The query skill also includes a Friendly SQL reference appendix baked into its prompt – concrete DuckDB idioms like FROM-first syntax, GROUP BY ALL, COLUMNS(*), and SUMMARIZE – so the LLM has a precise vocabulary to draw from rather than falling back on generic SQL patterns that happen to be less idiomatic in DuckDB. It’s a small thing that compounds over a lot of queries.

Windows isn’t supported yet, which the README states plainly. The plugin would benefit from a CONTRIBUTING.md that explains the skill file format and the state.sql contract – right now you have to reverse-engineer that from the existing skill files, which is fine but slower than it needs to be. Neither of those is a reason to skip it.
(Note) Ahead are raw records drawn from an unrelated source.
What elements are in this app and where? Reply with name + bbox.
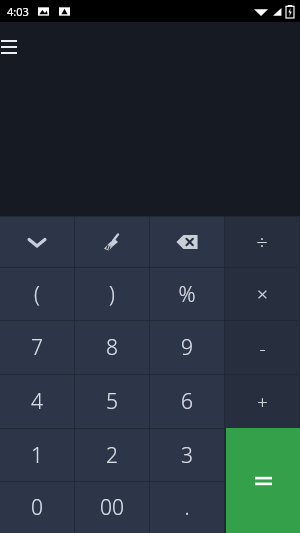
staticText: × (257, 281, 268, 307)
staticText: ) (109, 280, 115, 309)
button[interactable]: 7 (0, 321, 74, 374)
button[interactable]: Collapse (0, 217, 74, 267)
button[interactable]: × (225, 268, 299, 320)
button[interactable]: 8 (75, 321, 149, 374)
staticText: - (259, 335, 266, 361)
button[interactable]: - (225, 321, 299, 374)
staticText: 4 (31, 387, 43, 416)
button[interactable]: Backspace (150, 217, 224, 267)
staticText: 00 (100, 493, 124, 522)
staticText: 9 (181, 333, 193, 362)
button[interactable]: ( (0, 268, 74, 320)
staticText: 4:03 (7, 4, 29, 19)
staticText: ( (34, 280, 40, 309)
button[interactable] (226, 428, 300, 533)
staticText: 6 (181, 387, 193, 416)
button[interactable]: 6 (150, 375, 224, 428)
staticText: 7 (31, 333, 43, 362)
staticText: ÷ (256, 229, 268, 256)
button[interactable]: 4 (0, 375, 74, 428)
staticText: 5 (106, 387, 118, 416)
button[interactable]: 9 (150, 321, 224, 374)
button[interactable]: ) (75, 268, 149, 320)
button[interactable]: Clear all (75, 217, 149, 267)
staticText: 2 (106, 441, 118, 470)
staticText: + (257, 389, 268, 415)
staticText: % (178, 280, 196, 309)
staticText: 0 (31, 493, 43, 522)
staticText: 8 (106, 333, 118, 362)
button[interactable]: ÷ (225, 217, 299, 267)
button[interactable]: 3 (150, 429, 224, 481)
button[interactable]: % (150, 268, 224, 320)
button[interactable]: + (225, 375, 299, 428)
staticText: 3 (181, 441, 193, 470)
button[interactable]: 1 (0, 429, 74, 481)
staticText: 1 (31, 441, 43, 470)
button[interactable]: 0 (0, 482, 74, 533)
button[interactable]: 00 (75, 482, 149, 533)
button[interactable]: Menu (0, 32, 24, 62)
button[interactable]: 2 (75, 429, 149, 481)
button[interactable]: 5 (75, 375, 149, 428)
staticText: . (184, 493, 190, 522)
button[interactable]: . (150, 482, 224, 533)
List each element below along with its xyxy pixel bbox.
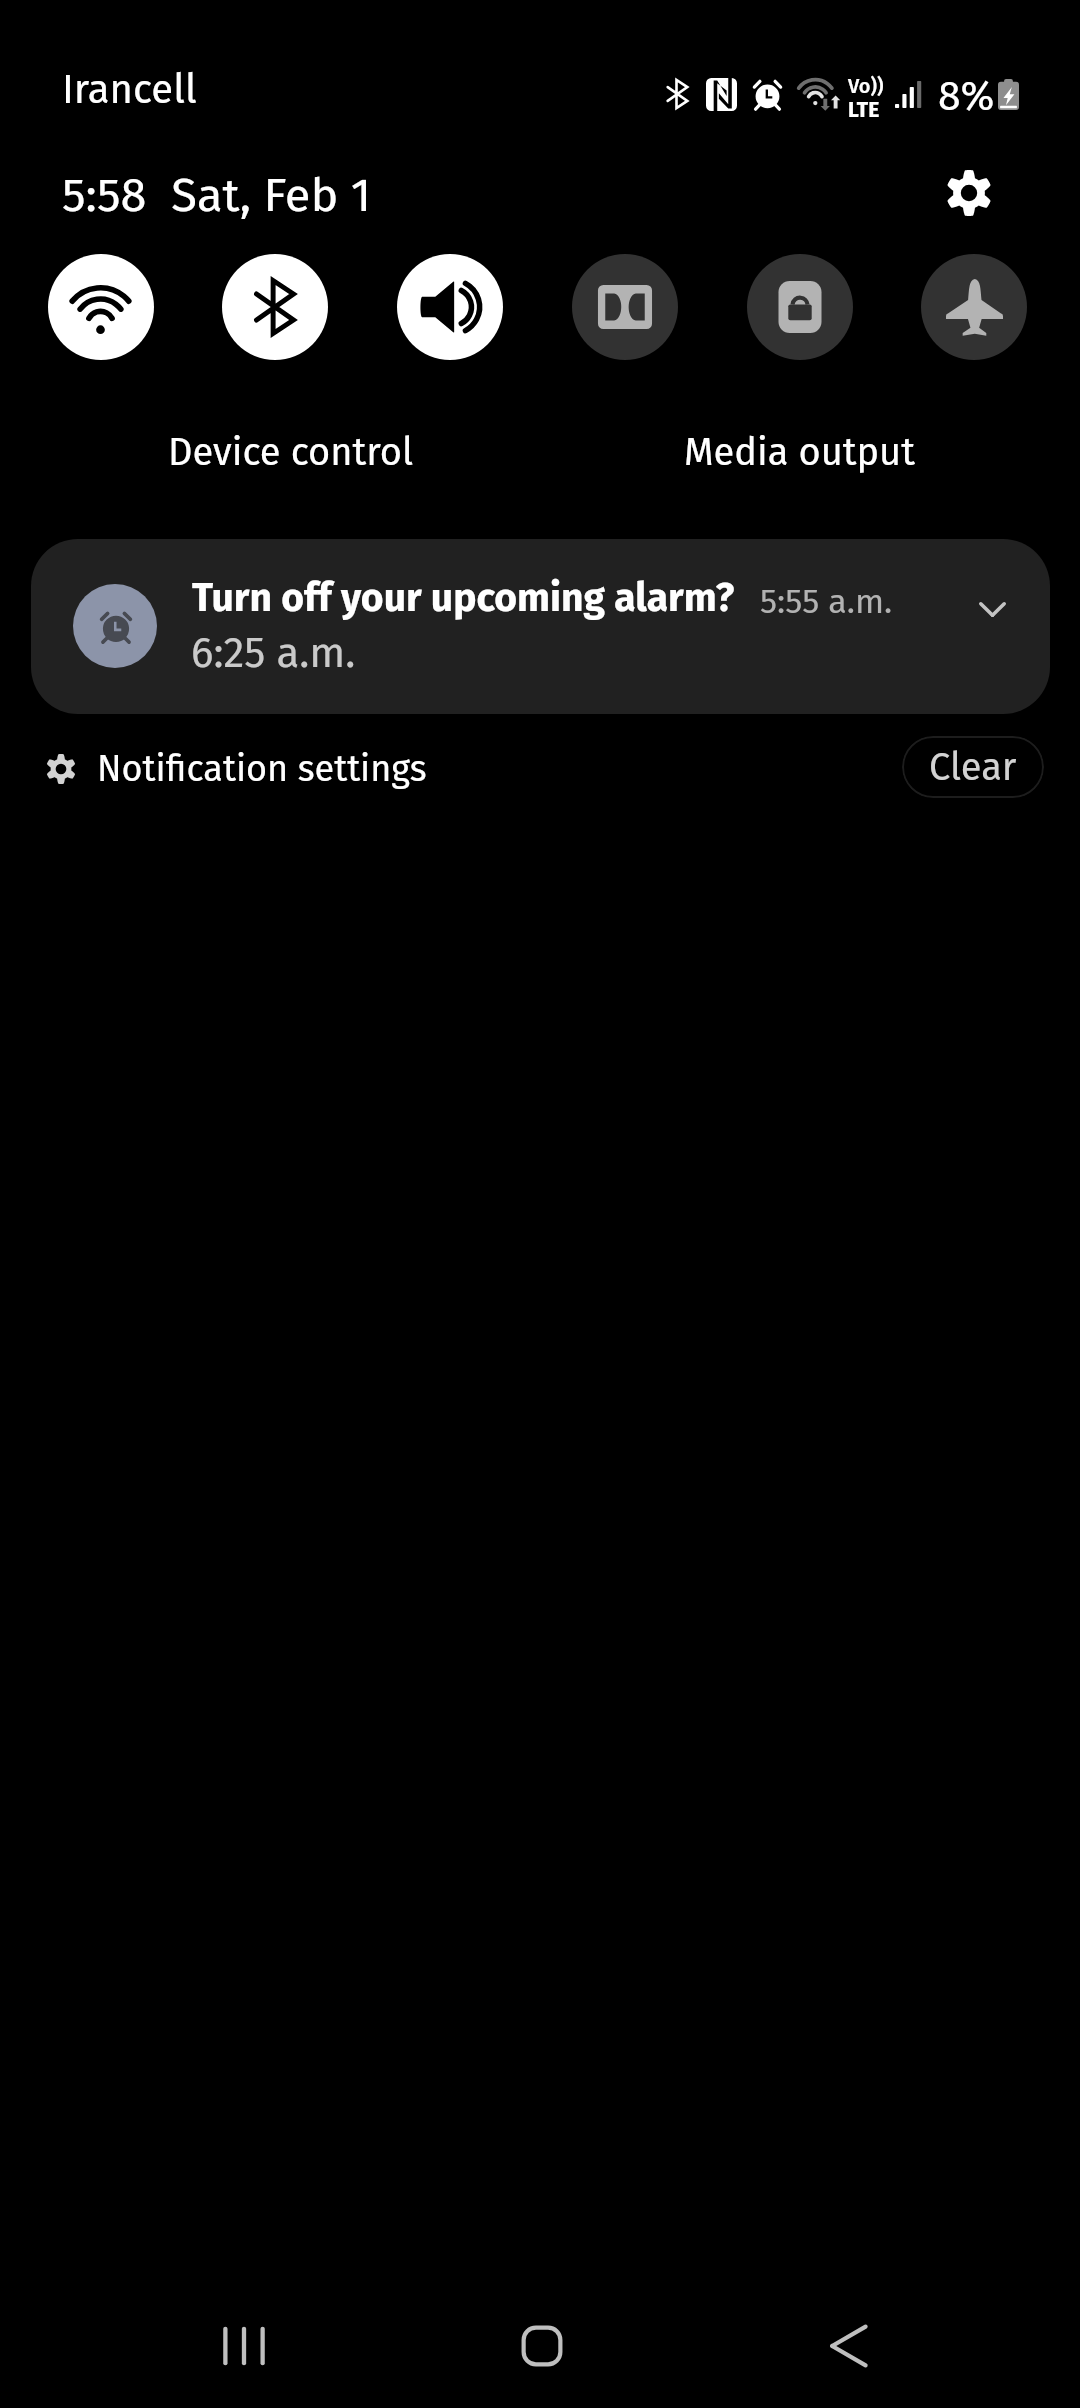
staticText: Irancell [62,66,197,114]
staticText: 6:25 a.m. [191,628,356,678]
button[interactable]: Home [472,2281,612,2408]
staticText: Vo)) [848,74,884,98]
staticText: Turn off your upcoming alarm? [192,575,735,622]
button[interactable]: Wi-Fi [48,254,154,360]
button[interactable]: Media output [648,416,950,488]
staticText: Media output [684,429,915,475]
staticText: 5:58 Sat, Feb 1 [62,167,372,223]
staticText: 5:55 a.m. [760,581,893,622]
button[interactable]: Flight mode [921,254,1027,360]
button[interactable]: Settings [946,170,992,216]
staticText: Device control [168,429,414,475]
button[interactable]: Device control [140,416,442,488]
staticText: Notification settings [97,747,427,790]
staticText: 8% [938,72,995,121]
staticText: Clear [929,744,1017,790]
staticText: LTE [848,97,880,122]
button[interactable]: Turn off your upcoming alarm? [31,539,1050,714]
button[interactable]: Sound [397,254,503,360]
button[interactable]: Recents [174,2281,314,2408]
button[interactable]: Dolby Atmos [572,254,678,360]
button[interactable]: Back [778,2281,918,2408]
button[interactable]: Clear [902,736,1044,798]
button[interactable]: Notification settings [46,735,427,801]
button[interactable]: Screen lock [747,254,853,360]
button[interactable]: Expand notification [948,567,1036,655]
button[interactable]: Bluetooth [222,254,328,360]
The zero-infrastructure design means there’s nothing to maintain between sessions beyond the state file, and the transparency of the skill files means you can read exactly what Claude is doing when something doesn’t behave as expected. That combination – capable enough to actually use, simple enough to actually understand – is harder to achieve than it looks. The repo is at github.com/duckdb/duckdb-skills; issues and PRs are open if you run into something or want to contribute a skill.